The settlement resolves allegations that Newsome caused HMA to pressure ED physicians to increase inpatient admissions by recommending admission without regard to medical necessity. The government claimed that the inpatient admission of these beneficiaries was not medically necessary, and that the care needed by, and provided to, these beneficiaries should have been provided in a less costly outpatient or observation setting. Hospitals generally receive significantly higher payments from Medicare for inpatient admissions as opposed to outpatient treatment; therefore, the admission of beneficiaries who do not need inpatient care, as alleged here, can result in substantial financial harm to the Medicare program.
The United States also alleged that Newsome caused HMA to pay remuneration to EmCare, a company that provided physicians to staff HMA hospital EDs, to recommend admission when patients should have been treated on an outpatient basis. As part of the alleged scheme, Newsome caused HMA to make certain bonus payments to EmCare ED physicians and tied EmCare’s retention of existing contracts and receipt of new contracts to increased admissions of patients who came to the ED.
Newsome served as CEO of HMA from September 2008 through July 2013. HMA was acquired by Community Health Systems Inc. (CHS), another hospital chain, in January 2014, after the alleged conduct at HMA occurred.
HMA and EmCare have already resolved their liability to the government for these allegations. In September 2018 HMA entered into a civil settlement under which it paid $61.8 million. Simultaneously, HMA entered into a Non-Prosecution Agreement (NPA) with the Criminal Division’s Fraud Section under which it paid a $35 million monetary penalty. In addition, an HMA subsidiary that formerly owned one hospital pled guilty to a single count of conspiracy to commit healthcare fraud, and paid a $3.25 million fine. In December 2017, EmCare paid $29.6 million to resolve these allegations.

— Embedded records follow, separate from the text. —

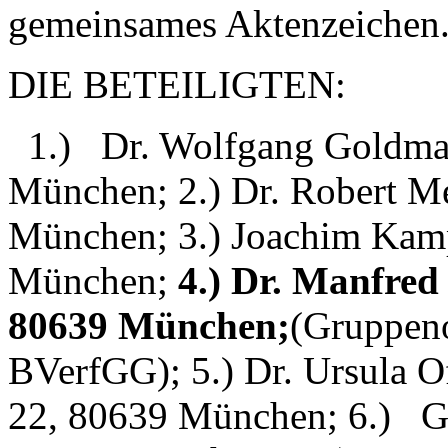
gemeinsames Aktenzeichen.
DIE BETEILIGTEN:
1.) Dr. Wolfgang Goldman
München; 2.) Dr. Robert Me
München; 3.) Joachim Kamp
München;
4.) Dr. Manfred 
80639 München;
(Gruppeno
BVerfGG); 5.) Dr. Ursula Of
22, 80639 München; 6.) Ge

This settlement resolves a lawsuit originally filed in the U.S. District Court for the District of South Carolina by Jacqueline Meyer, a former employee of EmCare, and J. Michael Cowling, a former employee of HMA, under the qui tam or whistleblower provisions of the False Claims Act, which permit private citizens to bring lawsuits on behalf of the United States and share in any recovery. Meyer and Cowling will receive approximately $725,000 from the settlement. The case was transferred to the U.S. District Court for the District of Columbia and is United States ex rel. Meyer & Cowling v. HMA, Inc., 1:14-cv-00586-RBW (D.D.C).

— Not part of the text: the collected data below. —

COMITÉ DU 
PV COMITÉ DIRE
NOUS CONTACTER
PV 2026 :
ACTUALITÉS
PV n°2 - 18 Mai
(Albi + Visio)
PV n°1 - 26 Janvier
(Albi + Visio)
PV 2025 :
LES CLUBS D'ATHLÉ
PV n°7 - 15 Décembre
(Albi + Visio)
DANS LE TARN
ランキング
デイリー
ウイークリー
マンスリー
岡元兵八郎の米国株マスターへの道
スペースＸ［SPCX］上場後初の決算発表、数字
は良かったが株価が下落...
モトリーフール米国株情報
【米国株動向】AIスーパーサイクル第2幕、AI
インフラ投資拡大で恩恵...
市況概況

The settlement was the result of a coordinated effort by the Civil Division’s Commercial Litigation Branch, the U.S. Attorney’s Office for the District of South Carolina, the U.S. Department of Health and Human Services Office of Inspector General, and the Federal Bureau of Investigation.
The claims resolved by this settlement are allegations only, and there has been no determination of liability.